— Bom — disse ele, e estendeu a mão para o chapéu de aba larga.
— Você os ensinaria, não ensinaria? — Você não?
— Tenha cuidado com a pluma, Inglês, eu aprecio muito isso.
A fita era larga e rígida, a pluma vistosa como o chapéu.
Dentro da fita estava um delgado estilete, menor, especialmente desenhado, o aço excelente moldando-se com facilidade à curva. Yoshinaka vociferou outra violenta reprimenda aos samurais.
— Diante de Deus, isso é tudo, Rodrigues? — Nossa Senhora, eu lhe disse!
— Jure.
Rodrigues aquiesceu.
— Yoshinaka-san, ima ichi-ban. Domo — disse Blackthorne. Ele está em ordem agora. Obrigado.
Yoshinaka deu a ordem. Seus homens soltaram o português. Rodrigues esfregou os membros para abrandar a dor. — Posso me sentar, Inglês?
— Sim.
Rodrigues enxugou o suor com um lenço vermelho, depois pegou o frasco de estanho e se sentou de pernas cruzadas sobre uma das almofadas. Yoshinaka permaneceu por perto, na varanda. Todos os samurais, menos quatro, voltaram a seus postos. — Por que eles são tão melindrosos? Por que você é tão melindroso, Inglês? Nunca tive que entregar as minhas armas antes. Sou um assassino?

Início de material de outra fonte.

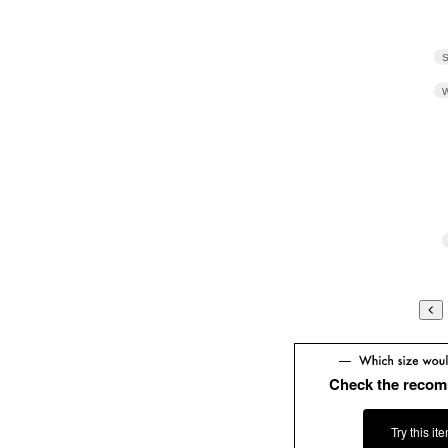
S
W
Check the recom
Try this it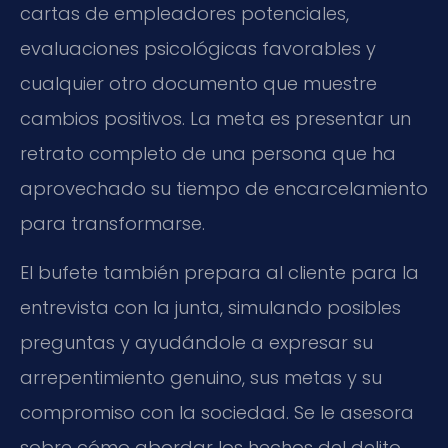
cartas de empleadores potenciales,
evaluaciones psicológicas favorables y
cualquier otro documento que muestre
cambios positivos. La meta es presentar un
retrato completo de una persona que ha
aprovechado su tiempo de encarcelamiento
para transformarse.
El bufete también prepara al cliente para la
entrevista con la junta, simulando posibles
preguntas y ayudándole a expresar su
arrepentimiento genuino, sus metas y su
compromiso con la sociedad. Se le asesora
sobre cómo abordar los hechos del delito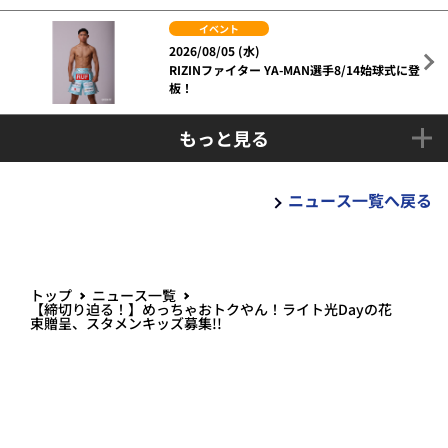
イベント
2026/08/05 (水)
RIZINファイター YA-MAN選手8/14始球式に登
板！
もっと見る
ニュース一覧へ戻る
トップ
ニュース一覧
【締切り迫る！】めっちゃおトクやん！ライト光Dayの花
束贈呈、スタメンキッズ募集!!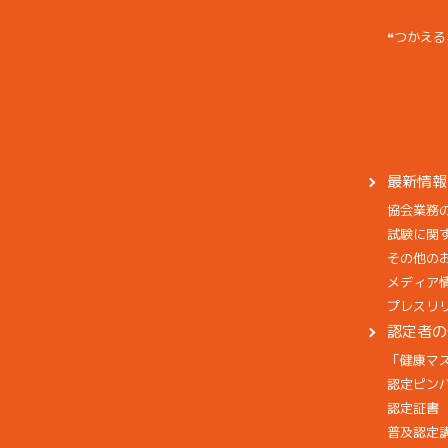
❝つかえる
最新情報
協会業務
試験に関
その他の
メディア
プレスリ
認定者の
「健康マ
認定ピン
認定証書
普及認定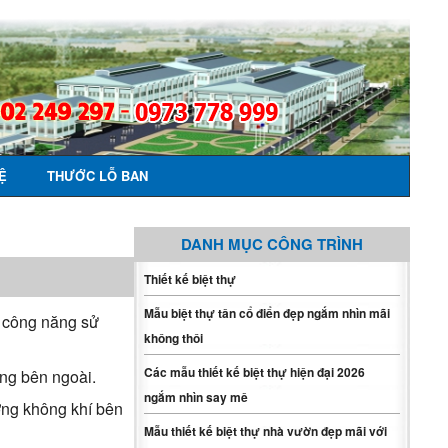
Ệ
THƯỚC LỖ BAN
DANH MỤC CÔNG TRÌNH
Thiết kế biệt thự
Mẫu biệt thự tân cổ điển đẹp ngắm nhìn mãi
n công năng sử
không thôi
Các mẫu thiết kế biệt thự hiện đại 2026
áng bên ngoài.
ngắm nhìn say mê
ưởng không khí bên
Mẫu thiết kế biệt thự nhà vườn đẹp mãi với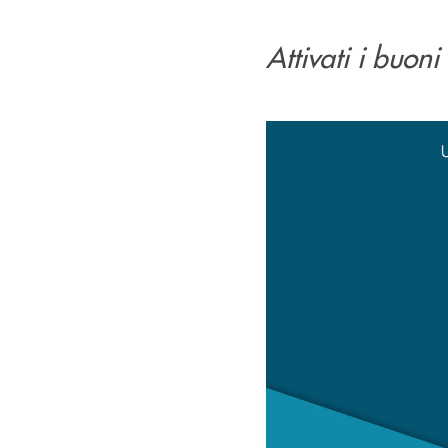
Attivati i buon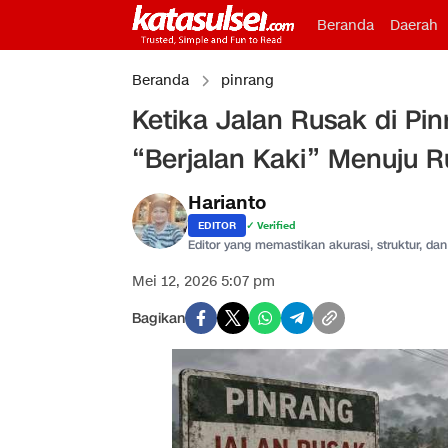
Beranda
Daerah
Beranda
pinrang
Ketika Jalan Rusak di P
“Berjalan Kaki” Menuju 
Harianto
EDITOR
✓ Verified
Editor yang memastikan akurasi, struktur, dan 
Mei 12, 2026 5:07 pm
Bagikan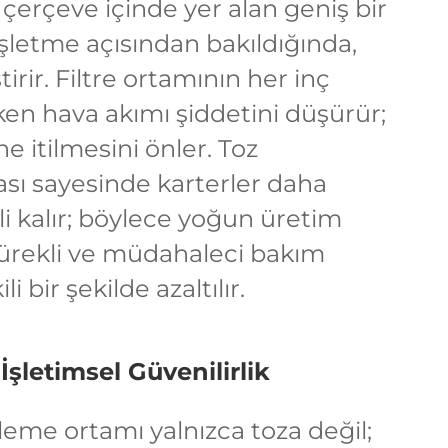
ir çerçeve içinde yer alan geniş bir
işletme açısından bakıldığında,
irir. Filtre ortamının her inç
en hava akımı şiddetini düşürür;
ne itilmesini önler. Toz
sı sayesinde karterler daha
ili kalır; böylece yoğun üretim
 sürekli ve müdahaleci bakım
i bir şekilde azaltılır.
İşletimsel Güvenilirlik
eleme ortamı yalnızca toza değil;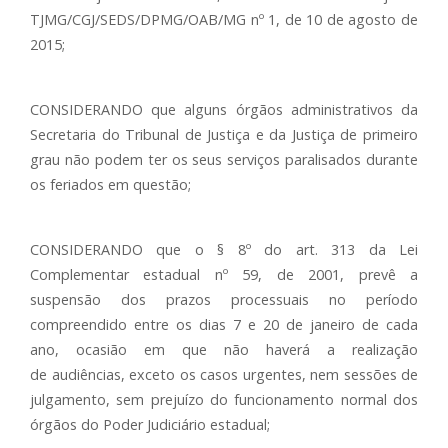
TJMG/CGJ/SEDS/DPMG/OAB/MG nº 1, de 10 de agosto de
2015;
CONSIDERANDO que alguns órgãos administrativos da
Secretaria do Tribunal de Justiça e da Justiça de primeiro
grau não podem ter os seus serviços paralisados durante
os feriados em questão;
CONSIDERANDO que o § 8º do art. 313 da Lei
Complementar estadual nº 59, de 2001, prevê a
suspensão dos prazos processuais no período
compreendido entre os dias 7 e 20 de janeiro de cada
ano, ocasião em que não haverá a realização
de audiências, exceto os casos urgentes, nem sessões de
julgamento, sem prejuízo do funcionamento normal dos
órgãos do Poder Judiciário estadual;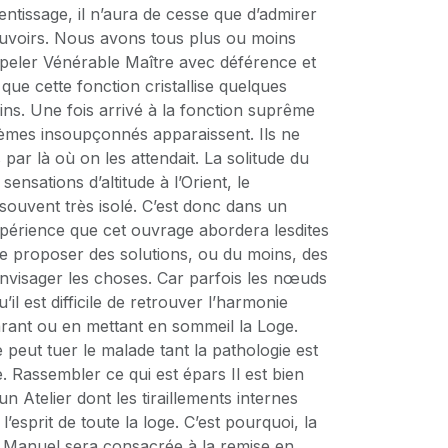
ntissage, il n’aura de cesse que d’admirer
ouvoirs. Nous avons tous plus ou moins
ppeler Vénérable Maître avec déférence et
l que cette fonction cristallise quelques
ns. Une fois arrivé à la fonction suprême
lèmes insoupçonnés apparaissent. Ils ne
par là où on les attendait. La solitude du
sensations d’altitude à l’Orient, le
souvent très isolé. C’est donc dans un
xpérience que cet ouvrage abordera lesdites
e proposer des solutions, ou du moins, des
envisager les choses. Car parfois les nœuds
’il est difficile de retrouver l’harmonie
rant ou en mettant en sommeil la Loge.
peut tuer le malade tant la pathologie est
Rassembler ce qui est épars Il est bien
un Atelier dont les tiraillements internes
 l’esprit de toute la loge. C’est pourquoi, la
e Manuel sera consacrée à la remise en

— Eu lhe perguntei se aquilo eram todas as armas e você mentiu.
— Eu não estava ouvindo. Nossa Senhora! Você... me trataria como um criminoso comum? — disse Rodrigues com azedume. — Ei, o que importa, Inglês, o que importa qualquer coisa? A noite está estragada... Ei, mas espere, Inglês! Por que se deveria permitir que alguma coisa estragasse uma grande noite? Eu perdôo a eles. E a você, Inglês. Você estava certo e eu errado. Peço desculpas. É bom revê-lo. — Desenroscou a tampa e ofereceu o frasco. — Tome ... tome um pouco de um conhaque excelente.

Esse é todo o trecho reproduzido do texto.